Jaime King On Why 'Bitch' — The Sundance Movie About A Woman Who Thinks She's A Dog — Is Actually Universally Relatable
If I told you that while watching a film about a woman who thinks she's a dog might make you reflect on your own life, you'd probably think I worked for the marketing department at a major movie studio releasing some new, zany kids movie, in which a big name actress plays a mom who finds out what it's like to be the family pet. However, Marianna Palka's Bitch, inspired by a real life case study of a woman who behaved as if she was a wild dog, couldn't be further from that. And according to Jaime King, one of the stars of the film, this outlandish story is actually steeped in emotions that are completely universal.
"I really understood [the film] because probably my greatest fear that I still have to this very day, that sometimes it will just pop up in my brain and I’ll think 'Oh my god, what if I never really manifest my dream," she says, sitting on a cozy couch in one of the Sundance Festival's many press lounges on a snowy Sunday.
While the main character of Bitch, Jill (Palka), isn't reaching for anything quite like King's career as an actress, she does seem to feel fear of never achieving happiness. The kind of pain that accompanies that fear of not getting what you want in life is what makes the film so universal, according to King.
"There’s so much that you want to connect to and when you’re not connecting on that level it’s really painful," adds King. "... I have friends that never get what I think that they deserve as far as roles or ways to show their gifts, that have that pain. And I think accountants get that pain and housewives get that pain and we all experience the same pain ... it’s different because it looks different on the outside, but I think it really feels similar on the inside."

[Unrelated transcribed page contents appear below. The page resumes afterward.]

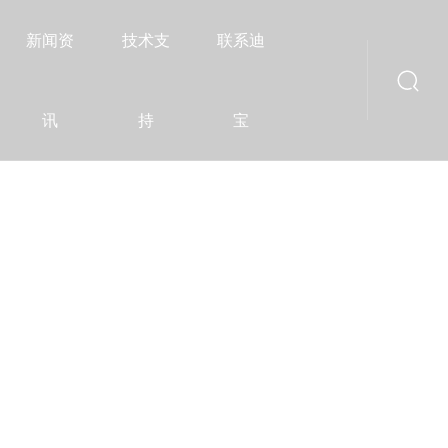
新闻资
技术支
联系迪
讯
持
宝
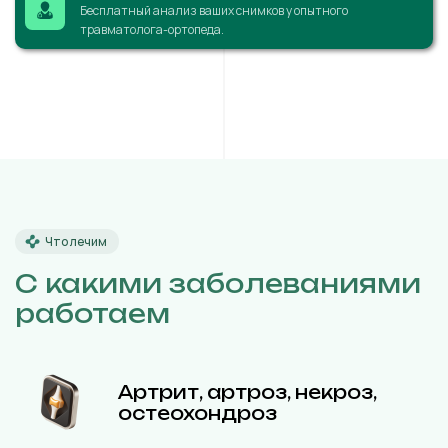
Бесплатный анализ ваших снимков у опытного
травматолога-ортопеда.
Что лечим
С какими заболеваниями
работаем
Артрит, артроз, некроз,
остеохондроз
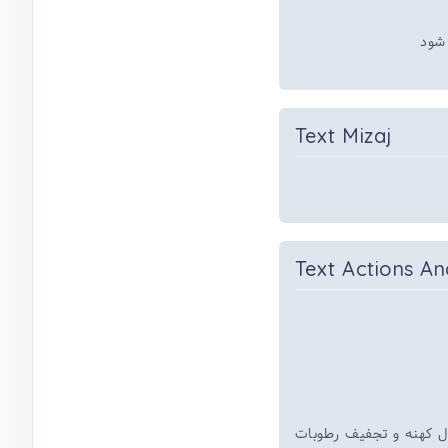
 شود
Text Mizaj
Text Actions An
ل کهنه و تجفیف رطوبات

Jill clearly feels this pain in her daily life as a stay-at-home mom whose husband, Bill (Jason Ritter), dictates her every move and doesn't seem to truly see her. She's severely disconnected from Bill, and yet, because he's so demanding, completely under his thumb. There is a clear fear in Jill that she'll never be happy — especially considering that her husband asserts in the first few minutes of the film that she doesn't have time to test out her dream of learning to paint because, who would take care of their children? Moments like this stoke Jill's fear, which seems to lead directly to her psychotic break, in which she begins behaving like a wild canine. And while the metaphor seems rather obvious — Jill is treated like nothing more than her husband's pet, kept in his house all day with his kids, at the whim of his desires and his rules, so begins to act like one — Palka's unique execution, along with her startling performance as Jill, brings the point home.
Understanding the fears that drive Jill is essential for King, who plays Jill's sister who spends the film trying to care for and understand her sister while helping Jill's husband Bill fumble through his life without his wife — essentially fulfilling the role that drove Jill to take on her new persona.
"I think, ironically, [the film] just coincided with who I am as a human being and as a woman right now in my life where there are a lot of things that I feel helpless about," she says. "And then the other side comes up really fast and spikes up so much stronger than the helplessness that wants to act and do and it’s really strong and it’s really fierce and it’s relentless."
For Jill, that desire to act, of course, manifests itself in a rather unique way. While I doubt many people are about to have the same reaction to their own fears, audiences might just relate to Jill's feeling of helplessness. And when you look at the way so many people feel at the start of 2017 and thus the start of Donald Trump's presidency, that feeling of being trapped and hopeless and yet wanting to do something, anything to change the outcome of our futures is just about the most universal feeling around.